The CBL also wishes to dispel persistent rumors that the depreciation of the Liberian dollar is due to the printing and release into the market of additional local currency notes. This assertion is simply not true. While the CBL is proceeding with its stated objective of replacing worn and mutilated currency with newly printed bank notes in the shortest possible time, the CBL wishes to state emphatically that to date no additional currency has been released into the system.  In fact, working with the fiscal authorities at the Ministry of Finance & Development Planning, the CBL is engaged in a program of mopping up excess Liberian dollar liquidity using available financial instruments with the aim of reducing the level of excess liquidity in the system.
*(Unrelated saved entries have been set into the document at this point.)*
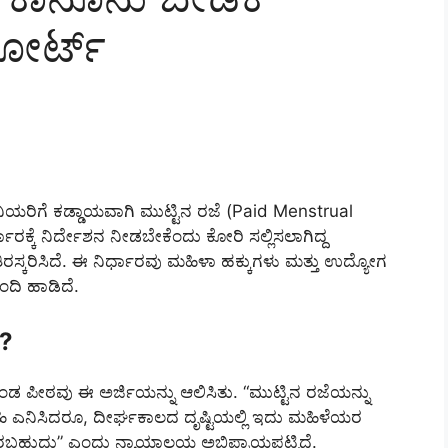
 ಕೋರ್ಟ್
ಿನಿಯರಿಗೆ ಕಡ್ಡಾಯವಾಗಿ ಮುಟ್ಟಿನ ರಜೆ (Paid Menstrual
ಕ್ಕೆ ನಿರ್ದೇಶನ ನೀಡಬೇಕೆಂದು ಕೋರಿ ಸಲ್ಲಿಸಲಾಗಿದ್ದ
ತಿರಸ್ಕರಿಸಿದೆ. ಈ ನಿರ್ಧಾರವು ಮಹಿಳಾ ಹಕ್ಕುಗಳು ಮತ್ತು ಉದ್ಯೋಗ
ದಿ ಹಾಡಿದೆ.
ು?
 ಪೀಠವು ಈ ಅರ್ಜಿಯನ್ನು ಆಲಿಸಿತು. “ಮುಟ್ಟಿನ ರಜೆಯನ್ನು
ಿ ಎನಿಸಿದರೂ, ದೀರ್ಘಕಾಲದ ದೃಷ್ಟಿಯಲ್ಲಿ ಇದು ಮಹಿಳೆಯರ
ಬಹುದು” ಎಂದು ನ್ಯಾಯಾಲಯ ಅಭಿಪ್ರಾಯಪಟ್ಟಿದೆ.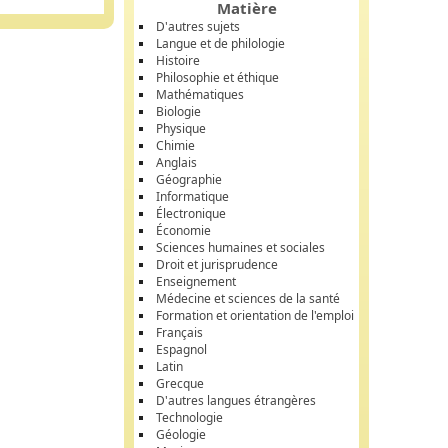
Matière
D'autres sujets
Langue et de philologie
Histoire
Philosophie et éthique
Mathématiques
Biologie
Physique
Chimie
Anglais
Géographie
Informatique
Électronique
Économie
Sciences humaines et sociales
Droit et jurisprudence
Enseignement
Médecine et sciences de la santé
Formation et orientation de l'emploi
Français
Espagnol
Latin
Grecque
D'autres langues étrangères
Technologie
Géologie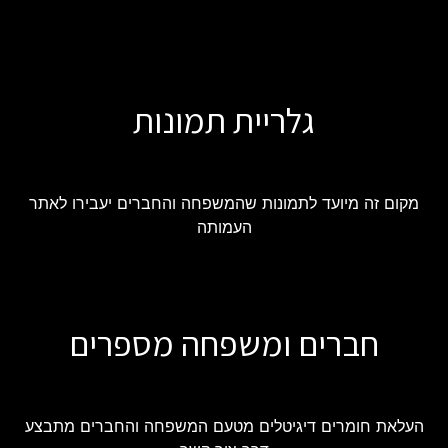
גלריית תמונות
מקום זה מיועד לתמונות שהמשפחה והחברים יעבירו לאתר
העמותה
חברים ומשפחה מספרים
העלאת חומרים דיגיטלים מטעם המשפחה והחברים מתבצע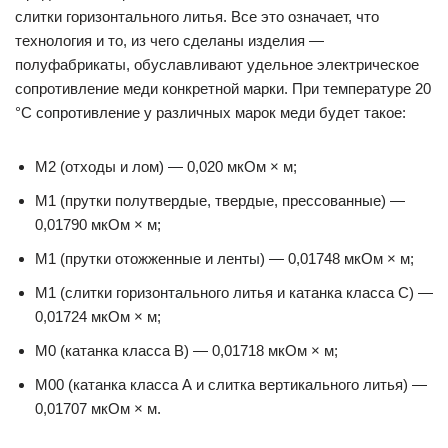
слитки горизонтального литья. Все это означает, что
технология и то, из чего сделаны изделия —
полуфабрикаты, обуславливают удельное электрическое
сопротивление меди конкретной марки. При температуре 20
°С сопротивление у различных марок меди будет такое:
М2 (отходы и лом) — 0,020 мкОм × м;
М1 (прутки полутвердые, твердые, прессованные) —
0,01790 мкОм × м;
М1 (прутки отожженные и ленты) — 0,01748 мкОм × м;
М1 (слитки горизонтального литья и катанка класса C) —
0,01724 мкОм × м;
М0 (катанка класса B) — 0,01718 мкОм × м;
М00 (катанка класса А и слитка вертикального литья) —
0,01707 мкОм × м.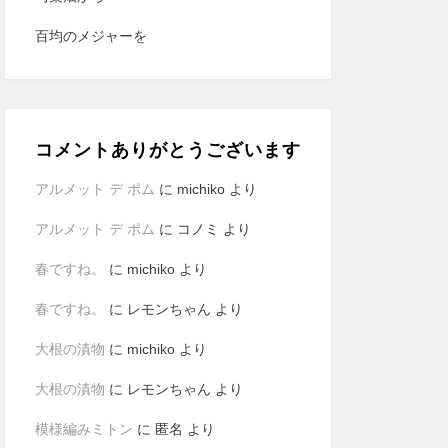
百均のメジャーを
コメントありがとうございます
アルメット デ ポム
に
michiko
より
アルメット デ ポム
に
コノミ
より
春ですね。
に
michiko
より
春ですね。
に
レモンちゃん
より
大根の漬物
に
michiko
より
大根の漬物
に
レモンちゃん
より
模様編みミトン
に
匿名
より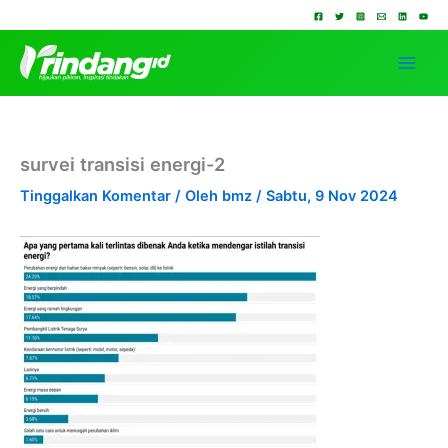
Lewati
ke
konten
survei transisi energi-2
Tinggalkan Komentar
/ Oleh
bmz
/
Sabtu, 9 Nov 2024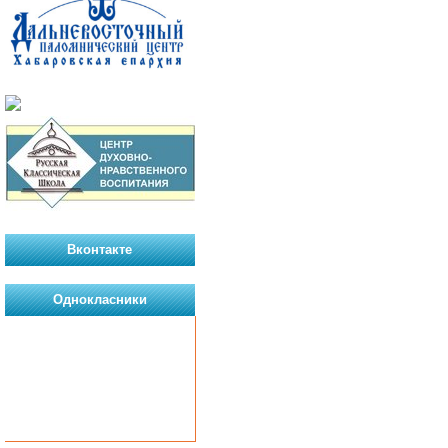
Вконтакте
Однокласники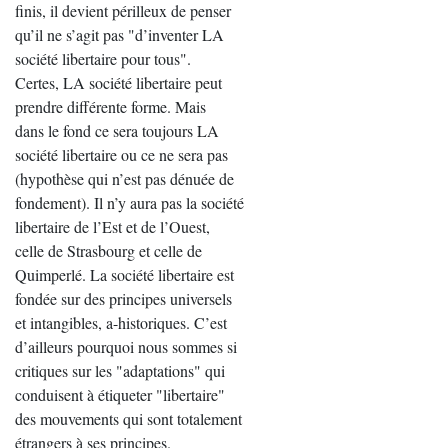
finis, il devient périlleux de penser
qu’il ne s’agit pas "d’inventer LA
société libertaire pour tous".
Certes, LA société libertaire peut
prendre différente forme. Mais
dans le fond ce sera toujours LA
société libertaire ou ce ne sera pas
(hypothèse qui n’est pas dénuée de
fondement). Il n’y aura pas la société
libertaire de l’Est et de l’Ouest,
celle de Strasbourg et celle de
Quimperlé. La société libertaire est
fondée sur des principes universels
et intangibles, a-historiques. C’est
d’ailleurs pourquoi nous sommes si
critiques sur les "adaptations" qui
conduisent à étiqueter "libertaire"
des mouvements qui sont totalement
étrangers à ses principes.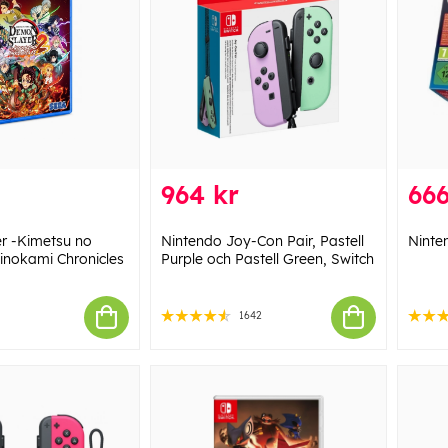
964 kr
666
r -Kimetsu no
Nintendo Joy-Con Pair, Pastell
Ninte
inokami Chronicles
Purple och Pastell Green, Switch
1642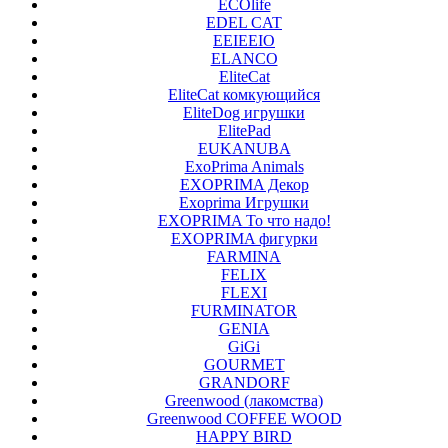
ECOlife
EDEL CAT
EEIEEIO
ELANCO
EliteCat
EliteCat комкующийся
EliteDog игрушки
ElitePad
EUKANUBA
ExoPrima Animals
EXOPRIMA Декор
Exoprima Игрушки
EXOPRIMA То что надо!
EXOPRIMA фигурки
FARMINA
FELIX
FLEXI
FURMINATOR
GENIA
GiGi
GOURMET
GRANDORF
Greenwood (лакомства)
Greenwood COFFEE WOOD
HAPPY BIRD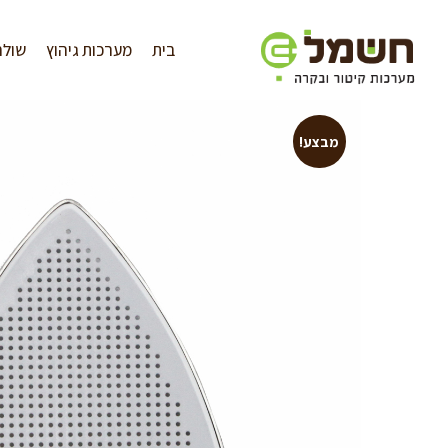
לתוכן
בית
מערכות גיהוץ
שולח
מבצע!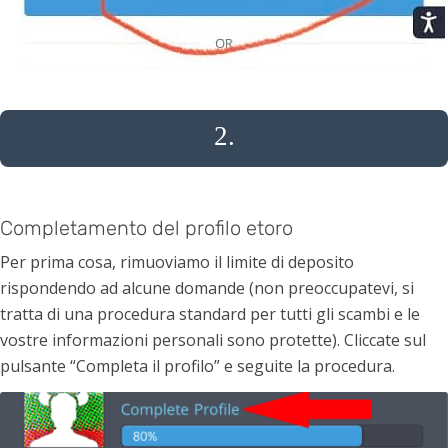
2.
Completamento del profilo etoro
Per prima cosa, rimuoviamo il limite di deposito
rispondendo ad alcune domande (non preoccupatevi, si
tratta di una procedura standard per tutti gli scambi e le
vostre informazioni personali sono protette). Cliccate sul
pulsante “Completa il profilo” e seguite la procedura.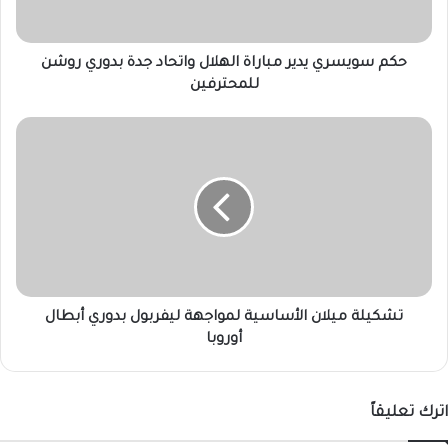
بدوري
روشن
للمحترفين
حكم سويسري يدير مباراة الهلال واتحاد جدة بدوري روشن
للمحترفين
تشكيلة
ميلان
الأساسية
لمواجهة
ليفربول
بدوري
أبطال
أوروبا
تشكيلة ميلان الأساسية لمواجهة ليفربول بدوري أبطال
أوروبا
اترك تعليقاً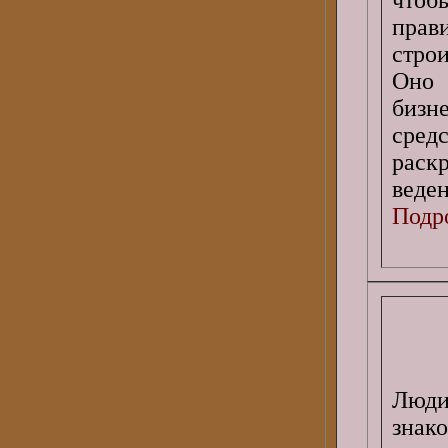
пра
стро
Оно 
биз
сред
раск
веден
Подро
Люди
знак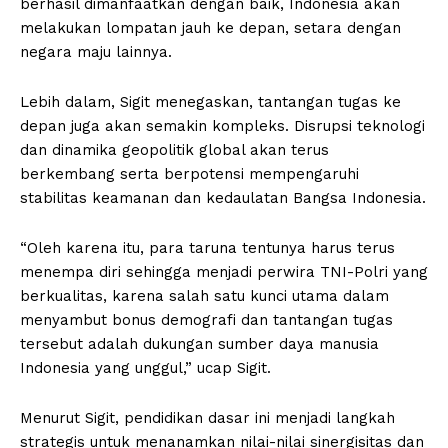
berhasil dimanfaatkan dengan baik, Indonesia akan
melakukan lompatan jauh ke depan, setara dengan
negara maju lainnya.
Lebih dalam, Sigit menegaskan, tantangan tugas ke
depan juga akan semakin kompleks. Disrupsi teknologi
dan dinamika geopolitik global akan terus
berkembang serta berpotensi mempengaruhi
stabilitas keamanan dan kedaulatan Bangsa Indonesia.
“Oleh karena itu, para taruna tentunya harus terus
menempa diri sehingga menjadi perwira TNI-Polri yang
berkualitas, karena salah satu kunci utama dalam
menyambut bonus demografi dan tantangan tugas
tersebut adalah dukungan sumber daya manusia
Indonesia yang unggul,” ucap Sigit.
Menurut Sigit, pendidikan dasar ini menjadi langkah
strategis untuk menanamkan nilai-nilai sinergisitas dan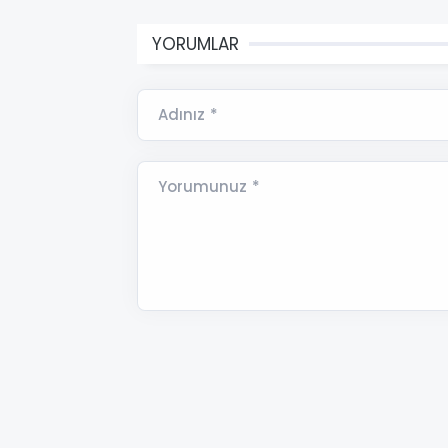
YORUMLAR
Adınız *
Yorumunuz *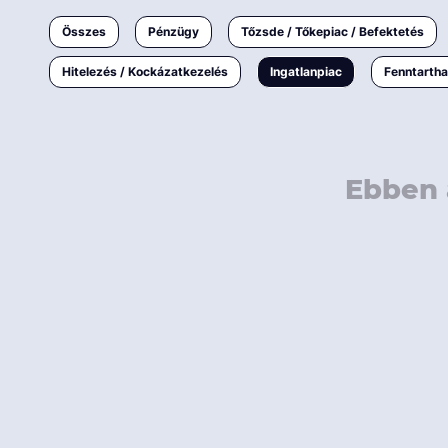
Ingatlanpiac
Összes
Pénzügy
Tőzsde / Tőkepiac / Befektetés
Fenntarthatóság
Hitelezés / Kockázatkezelés
Ingatlanpiac
Fenntarth
Ebben 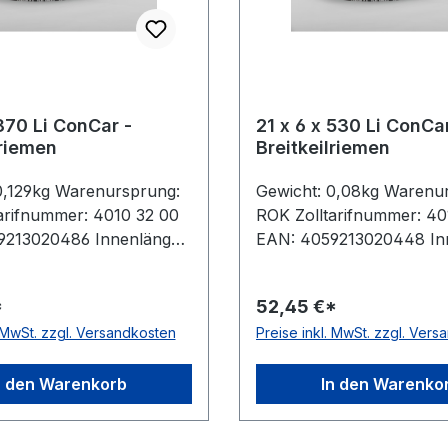
 870 Li ConCar -
21 x 6 x 530 Li ConCar
lriemen
Breitkeilriemen
0,129kg Warenursprung:
Gewicht: 0,08kg Warenu
arifnummer: 4010 32 00
ROK Zolltarifnummer: 40
9213020486 Innenlänge:
EAN: 4059213020448 In
rklänge: 900mm
530mm Wirklänge: 560
e: 908mm Hersteller:
Außenlänge: 568mm Herst
*
52,45 €*
sführung: flankenoffen,
ConCar Ausführung: flan
. MwSt. zzgl. Versandkosten
Preise inkl. MwSt. zzgl. Ver
t antistatisch: ja Norm:
formgezahnt antistatisch:
/ ISO 1604 Breite: 21mm
DIN 7719 / ISO 1604 Bre
 Winkel: 27° Material:
Höhe: 6mm Winkel: 27° M
n den Warenkorb
In den Warenko
Zugstrang: Polyester
Neoprene Zugstrang: Pol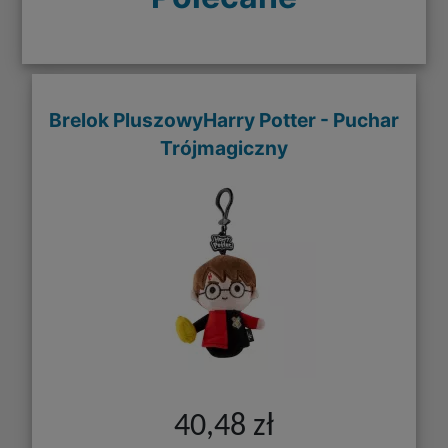
Brelok PluszowyHarry Potter - Puchar
Trójmagiczny
40,48 zł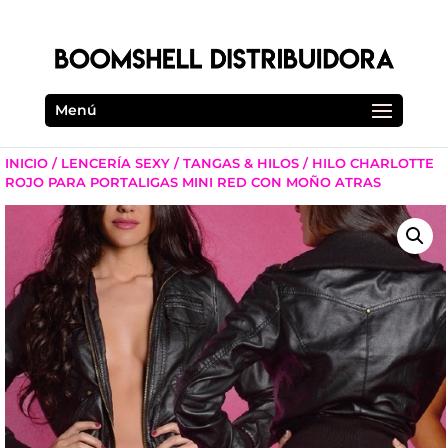
Menú
INICIO
/
LENCERÍA SEXY
/
TANGAS & HILOS
/ HILO CHARLOTTE
ROJO PARA PORTALIGAS MINI RED CON MOÑO ATRAS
The imminent release of the new bank notes will be aimed primarily at replacing worn and mutilated notes. The CBL is however aware that there are some who are hoarding large quantities of Liberian dollar currency instead of using the banking system. Some of these hoarders have the tendency of using these cash hoards to adversely and artificially impact the exchange rate, actions that have the propensity to be interpreted as economic sabotage. The public is however assured that the CBL is devising strategies to encourage the return of these cash hoards to the banking system.   

 

The current volatility in the Liberian dollar exchange rate is not unique to Liberia. A year-on-year comparative analysis of the exchange rate among selected WAMZ countries that are involved with manage float exchange rate shows that at end-June 2016, relative to end-June, 2015 , the Liberian dollar depreciated by 10.5 percent. Similarly, the Naira, Leone, Guinea Franc and Dalasi depreciated by 43.3 percent, 28.6 percent, 22.7 percent, and 20.6 percent, respectively. The depreciation of these currencies is mainly due to declining commodities prices on the global markets. 

 

In conclusion, the CBL will like to assure the relevant authorities and public at large that it will continue to work within its mandate to address this issue given the available monetary instruments. Also, we will continue to collaborate with the Ministry of Finance and Development Planning and other relevant institutions in the area of liquidity management to mitigate the exchange rate depreciation. 

 

In the medium-to-long-term, the Government’s commitment to focus on allocating significant resources towards the provision of infrastructure (mainly energy, road and agro-industry inducing facilities) that promotes economic diversification through value addition especially in the agricultural sector, will reduce our reliance on imports of consumables, resulting in improvement of our export receipts and by extension will strengthen the value of the Liberian dollar.

 

The Central Bank of Liberia remains committed to safeguarding the financial sector and using all tools available at its disposal in protecting the interest of our country and its people by ensuring the continued growth and development of our country.